* _Work required_
Report each line from the data below that holds the word "Microreserva".

◇ ◇ ◇ ◇ ◇ ◇ ◇

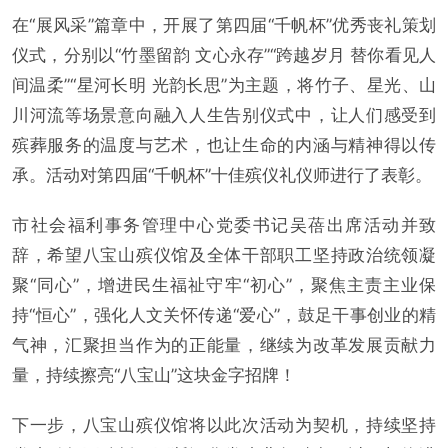
在“展风采”篇章中，开展了第四届“千帆杯”优秀丧礼策划
仪式，分别以“竹墨留韵 文心永存”“跨越岁月 替你看见人
间温柔”“星河长明 光韵长思”为主题，将竹子、星光、山
川河流等场景意向融入人生告别仪式中，让人们感受到
殡葬服务的温度与艺术，也让生命的内涵与精神得以传
承。活动对第四届“千帆杯”十佳殡仪礼仪师进行了表彰。
市社会福利事务管理中心党委书记吴蓓出席活动并致
辞，希望八宝山殡仪馆及全体干部职工坚持政治统领凝
聚“同心”，增进民生福祉守牢“初心”，聚焦主责主业保
持“恒心”，强化人文关怀传递“爱心”，鼓足干事创业的精
气神，汇聚担当作为的正能量，继续为改革发展贡献力
量，持续擦亮“八宝山”这块金字招牌！
下一步，八宝山殡仪馆将以此次活动为契机，持续坚持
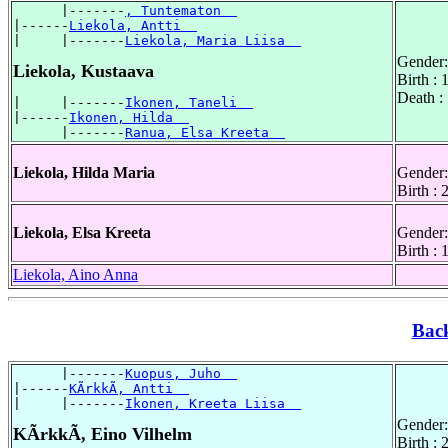
      |-------
, Tuntematon  
|------
Liekola, Antti  
|     |-------
Liekola, Maria Liisa  
Gender:
Liekola, Kustaava
Birth :
Death :
|     |-------
Ikonen, Taneli  
|------
Ikonen, Hilda  
      |-------
Ranua, Elsa Kreeta  
Liekola, Hilda Maria
Gender:
Birth :
Liekola, Elsa Kreeta
Gender:
Birth :
Liekola, Aino Anna
Bac
      |-------
Kuopus, Juho  
|------
KÃrkkÃ, Antti  
|     |-------
Ikonen, Kreeta Liisa  
Gender:
KÃrkkÃ, Eino Vilhelm
Birth :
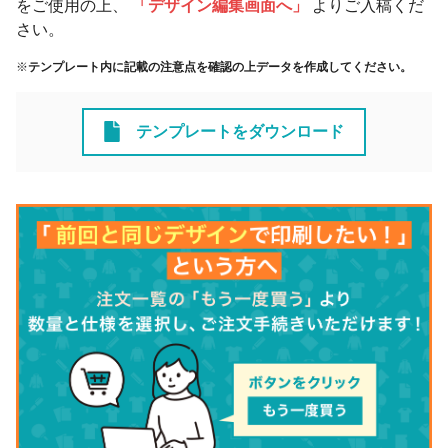
をご使用の上、
「デザイン編集画面へ」
よりご入稿くだ
さい。
※
テンプレート内に記載の注意点を確認の上データを作成してください。
テンプレートをダウンロード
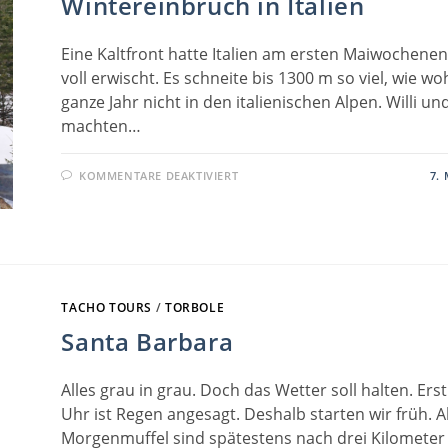
Wintereinbruch in Italien
Eine Kaltfront hatte Italien am ersten Maiwochene
voll erwischt. Es schneite bis 1300 m so viel, wie wo
ganze Jahr nicht in den italienischen Alpen. Willi un
machten…
FÜR
KOMMENTARE DEAKTIVIERT
7. 
WINTEREINBRUCH
IN
ITALIEN
TACHO TOURS
/
TORBOLE
Santa Barbara
Alles grau in grau. Doch das Wetter soll halten. Ers
Uhr ist Regen angesagt. Deshalb starten wir früh. A
Morgenmuffel sind spätestens nach drei Kilometer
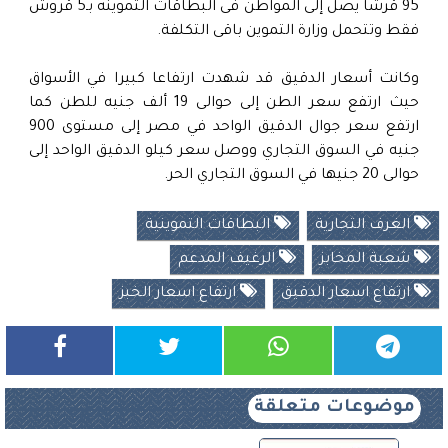
95 قرشا يصل إلى المواطن فى البطاقات التموينه بـ5 قروش
فقط وتتحمل وزارة التموين باقى التكلفة.
وكانت أسعار الدقيق قد شهدت ارتفاعا كبيرا في الأسواق
حيث ارتفع سعر الطن إلى حوالى 19 ألف جنيه للطن كما
ارتفع سعر جوال الدقيق الواحد في مصر إلى مستوى 900
جنيه في السوق التجاري ووصل سعر كيلو الدقيق الواحد إلى
حوالى 20 جنيها في السوق التجاري الحر.
الغرف التجارية
البطاقات التموينية
شعبة المخابز
الرغيف المدعم
ارتفاع اسعار الدقيق
ارتفاع اسعار الخبز
موضوعات متعلقة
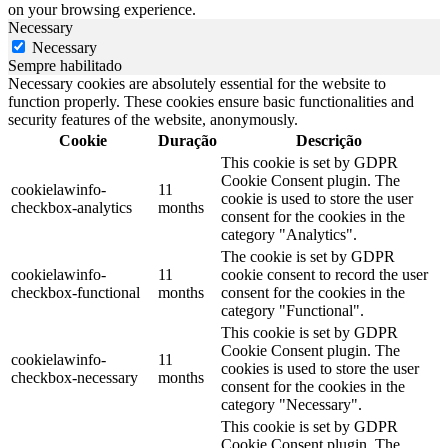
on your browsing experience.
Necessary
Necessary
Sempre habilitado
Necessary cookies are absolutely essential for the website to
function properly. These cookies ensure basic functionalities and
security features of the website, anonymously.
Cookie
Duração
Descrição
This cookie is set by GDPR
Cookie Consent plugin. The
cookielawinfo-
11
cookie is used to store the user
checkbox-analytics
months
consent for the cookies in the
category "Analytics".
The cookie is set by GDPR
cookielawinfo-
11
cookie consent to record the user
checkbox-functional
months
consent for the cookies in the
category "Functional".
This cookie is set by GDPR
Cookie Consent plugin. The
cookielawinfo-
11
cookies is used to store the user
checkbox-necessary
months
consent for the cookies in the
category "Necessary".
This cookie is set by GDPR
Cookie Consent plugin. The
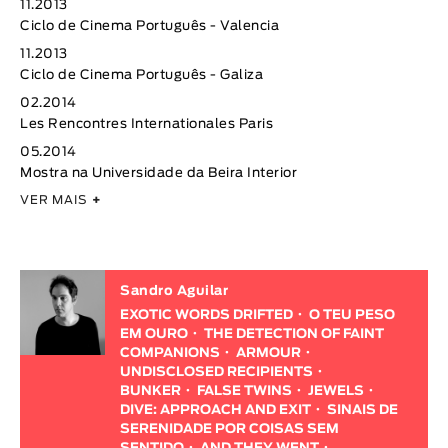
11.2013
Ciclo de Cinema Português - Valencia
11.2013
Ciclo de Cinema Português - Galiza
02.2014
Les Rencontres Internationales Paris
05.2014
Mostra na Universidade da Beira Interior
VER MAIS
+
Sandro Aguilar
EXOTIC WORDS DRIFTED
O TEU PESO
EM OURO
THE DETECTION OF FAINT
COMPANIONS
ARMOUR
UNDISCLOSED RECIPIENTS
BUNKER
FALSE TWINS
JEWELS
DIVE: APPROACH AND EXIT
SINAIS DE
SERENIDADE POR COISAS SEM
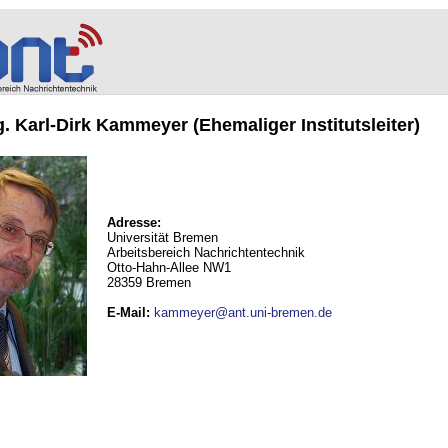
ng. Karl-Dirk Kammeyer (Ehemaliger Institutsleiter)
Adresse:
Universität Bremen
Arbeitsbereich Nachrichtentechnik
Otto-Hahn-Allee NW1
28359 Bremen
E-Mail
:
kammeyer@ant.uni-bremen.de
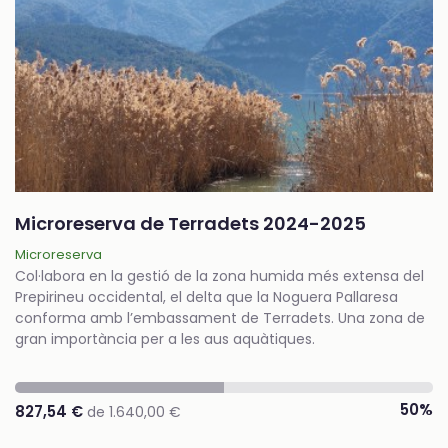
Microreserva de Terradets 2024-2025
Microreserva
Col·labora en la gestió de la zona humida més extensa del
Prepirineu occidental, el delta que la Noguera Pallaresa
conforma amb l’embassament de Terradets. Una zona de
gran importància per a les aus aquàtiques.
50%
827,54 €
de 1.640,00 €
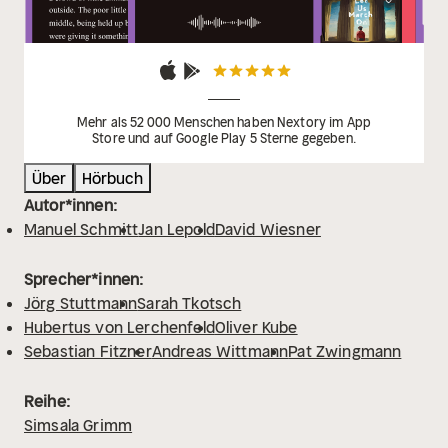
Mehr als 52 000 Menschen haben Nextory im App
Store und auf Google Play 5 Sterne gegeben.
Über
Hörbuch
Autor*innen:
Manuel Schmitt
Jan Lepold
David Wiesner
Sprecher*innen:
Jörg Stuttmann
Sarah Tkotsch
Hubertus von Lerchenfeld
Oliver Kube
Sebastian Fitzner
Andreas Wittmann
Pat Zwingmann
Reihe:
Simsala Grimm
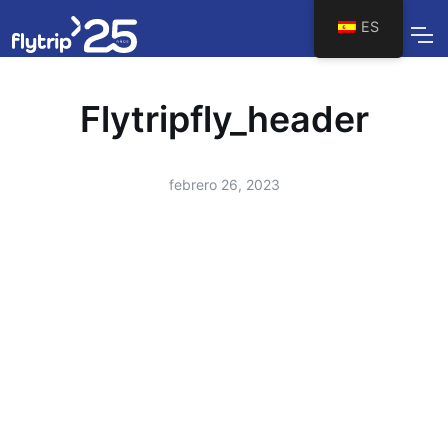
ES
Flytripfly_header
febrero 26, 2023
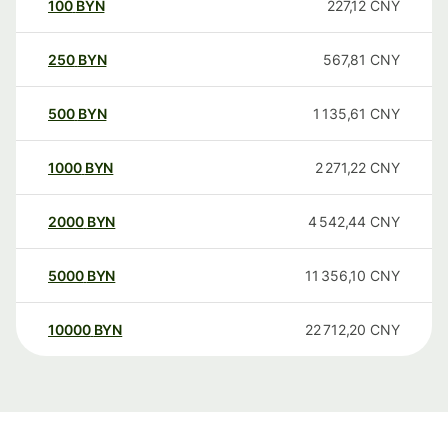
100
BYN
227,12
CNY
250
BYN
567,81
CNY
500
BYN
1 135,61
CNY
1000
BYN
2 271,22
CNY
2000
BYN
4 542,44
CNY
5000
BYN
11 356,10
CNY
10000
BYN
22 712,20
CNY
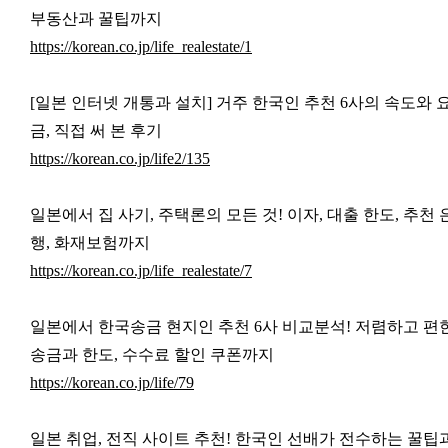
부동산과 꿀팁까지
https://korean.co.jp/life_realestate/1
[일본 인터넷 개통과 설치] 거주 한국인 추천 6사의 속도와 
금, 직접 써 본 후기
https://korean.co.jp/life2/135
일본에서 집 사기, 주택론의 모든 것! 이자, 대출 한도, 추천 
행, 화재보험까지
https://korean.co.jp/life_realestate/7
일본에서 한국송금 현지인 추천 6사 비교분석! 저렴하고 편
송금과 한도, 수수료 할인 쿠폰까지
https://korean.co.jp/life/79
일본 취업, 전직 사이트 추천! 한국인 선배가 전수하는 꿀팁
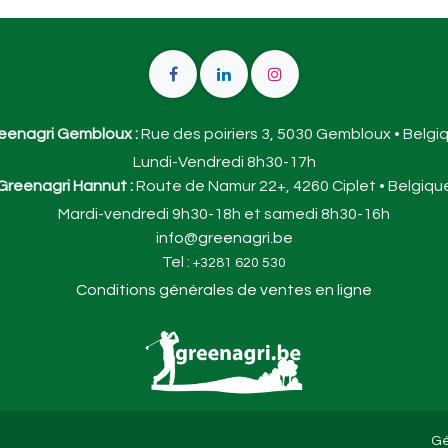
eenagri Gembloux :
Rue des poiriers 3, 5030 Gembloux • Belgi
Lundi-Vendredi 8h30-17h
Greenagri Hannut :
Route de Namur 22+, 4260 Ciplet • Belgiqu
Mardi-vendredi 9h30-18h et samedi 8h30-16h
info@greenagri.be
Tel :
+3281 620 530
Conditions générales de ventes en ligne
Gé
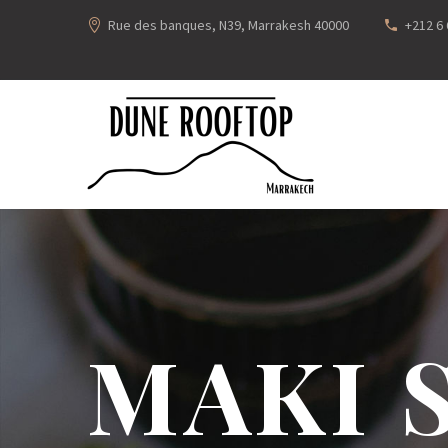
Rue des banques, N39, Marrakesh 40000
+212 6 
MAKI 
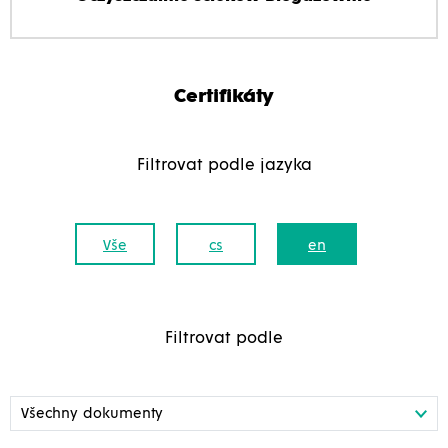
Certifikáty
Filtrovat podle jazyka
Vše
cs
en
Filtrovat podle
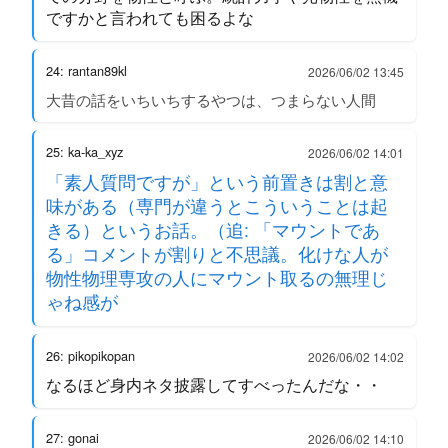
ですかと言われても困るよな
24: rantan89kl
2026/06/02 13:45
大昔の話をいちいちするやつは、つまらない人間
25: ka-ka_xyz
2026/06/02 14:01
「素人質問ですが」という前置きは割と意
味がある（専門が違うとこういうことは起
きる）というお話。（追: 「マウントであ
る」コメントが割りと不思議。化けな人が
物性物理専攻の人にマウント取るの無理じ
ゃね感が
26: pikopikopan
2026/06/02 14:02
なるほど身内ネタ披露してすべったんだな・・
27: gonai
2026/06/02 14:10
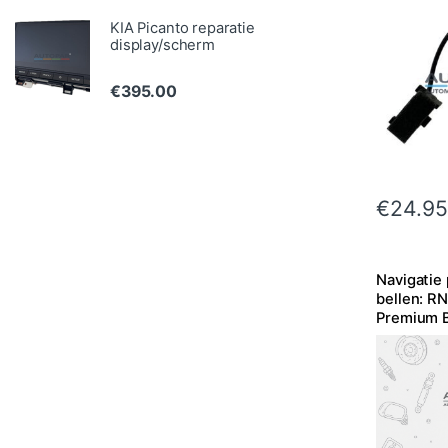
KIA Picanto reparatie
display/scherm
€
395.00
€
24.95
Navigatie
bellen: R
Premium B
Inbouw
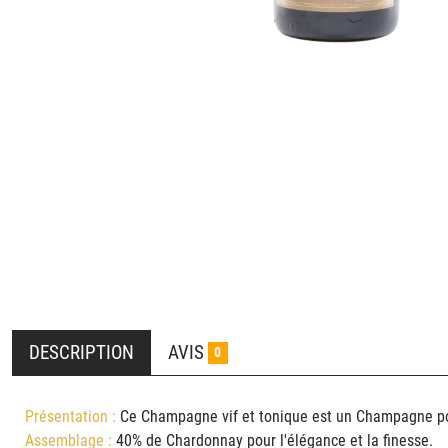
DESCRIPTION
AVIS
0
Présentation :
Ce Champagne vif et tonique est un Champagne 
Assemblage :
40% de Chardonnay pour l'élégance et la finesse.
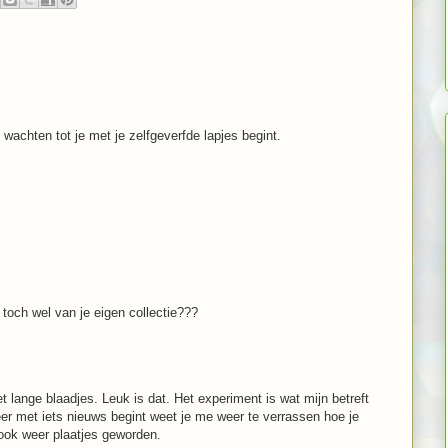
 wachten tot je met je zelfgeverfde lapjes begint.
k toch wel van je eigen collectie???
 lange blaadjes. Leuk is dat. Het experiment is wat mijn betreft
weer met iets nieuws begint weet je me weer te verrassen hoe je
 ook weer plaatjes geworden.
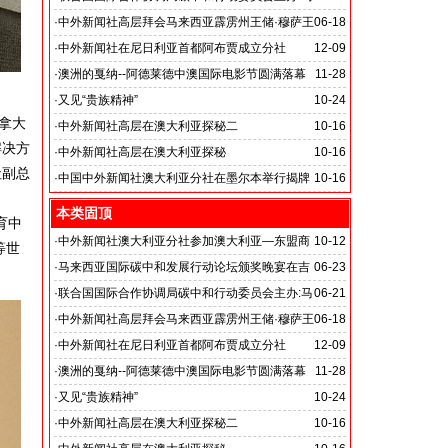
来西亚国际低碳发展行动论坛
·
中外新闻社高层拜会马来西亚霹雳州王储·穆萨王
06-18
主题:促进低碳领域技术交流 深化低碳经济国际合作
子
·
中外新闻社在尼日利亚首都阿布贾成立分社
12-09
·
澳洲的戛纳--阿德莱德中澳国际电影节圆满落幕
11-28
·
又见“贵族精神”
10-24
拿大
在这个贵族销声匿迹的时代，“贵族的精神”是否应该是
·
中外新闻社高层在澳大利亚探秘二
10-16
解决方
每一个社会追寻的真正宝藏
·
中外新闻社高层在澳大利亚探秘
10-16
社副总
·
中国中外新闻社澳大利亚分社在墨尔本举行揭牌
10-16
仪式
本类固顶
育中
·
中外新闻社澳大利亚分社参加澳大利亚—东盟商
10-12
等世
务论坛
·
马来西亚国际碳中和发展行动论坛颁奖晚宴在吉
06-23
隆坡香格里拉大酒店举行
·
联合国国际合作协调局碳中和行动委员会主办:马
06-21
来西亚国际低碳发展行动论坛
·
中外新闻社高层拜会马来西亚霹雳州王储·穆萨王
06-18
主题:促进低碳领域技术交流 深化低碳经济国际合作
子
·
中外新闻社在尼日利亚首都阿布贾成立分社
12-09
·
澳洲的戛纳--阿德莱德中澳国际电影节圆满落幕
11-28
·
又见“贵族精神”
10-24
在这个贵族销声匿迹的时代，“贵族的精神”是否应该是
·
中外新闻社高层在澳大利亚探秘二
10-16
每一个社会追寻的真正宝藏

◇ ◇ ◇ ◇ ◇ ◇ ◇

* _Solution to the problem_
Microreserva de Terradets 2024-2025
Microreserva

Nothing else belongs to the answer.